Top of Data shown
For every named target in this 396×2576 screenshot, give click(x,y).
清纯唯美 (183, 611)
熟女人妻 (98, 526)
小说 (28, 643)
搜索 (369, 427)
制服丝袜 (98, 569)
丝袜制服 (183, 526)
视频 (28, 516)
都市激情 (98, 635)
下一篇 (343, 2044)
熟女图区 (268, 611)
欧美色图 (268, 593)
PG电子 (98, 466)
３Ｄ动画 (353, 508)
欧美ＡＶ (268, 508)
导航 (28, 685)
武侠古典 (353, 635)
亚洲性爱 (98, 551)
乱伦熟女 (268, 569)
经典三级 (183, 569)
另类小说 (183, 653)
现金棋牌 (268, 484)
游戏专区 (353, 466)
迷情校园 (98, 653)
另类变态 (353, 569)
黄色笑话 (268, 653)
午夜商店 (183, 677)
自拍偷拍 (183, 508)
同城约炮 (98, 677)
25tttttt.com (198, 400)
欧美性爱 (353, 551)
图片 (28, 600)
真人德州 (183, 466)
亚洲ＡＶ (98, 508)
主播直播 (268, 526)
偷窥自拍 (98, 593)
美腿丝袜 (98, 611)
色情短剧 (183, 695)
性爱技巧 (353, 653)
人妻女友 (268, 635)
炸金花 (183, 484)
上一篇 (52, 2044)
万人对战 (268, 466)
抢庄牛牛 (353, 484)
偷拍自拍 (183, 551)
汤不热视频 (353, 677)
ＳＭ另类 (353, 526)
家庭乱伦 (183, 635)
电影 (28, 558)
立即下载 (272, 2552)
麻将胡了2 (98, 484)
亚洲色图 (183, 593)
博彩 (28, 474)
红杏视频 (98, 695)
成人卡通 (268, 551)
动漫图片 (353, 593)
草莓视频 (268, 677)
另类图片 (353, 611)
Bottom of Data shown
Required work> For the material above, reproduce exactly the lines from the line with "亚洲性爱 (98, 551)" to the line with "真人德州 (183, 466)", inclusive, and exclude all others.

Your response>
亚洲性爱 (98, 551)
乱伦熟女 (268, 569)
经典三级 (183, 569)
另类小说 (183, 653)
现金棋牌 (268, 484)
游戏专区 (353, 466)
迷情校园 (98, 653)
另类变态 (353, 569)
黄色笑话 (268, 653)
午夜商店 (183, 677)
自拍偷拍 (183, 508)
同城约炮 (98, 677)
25tttttt.com (198, 400)
欧美性爱 (353, 551)
图片 (28, 600)
真人德州 (183, 466)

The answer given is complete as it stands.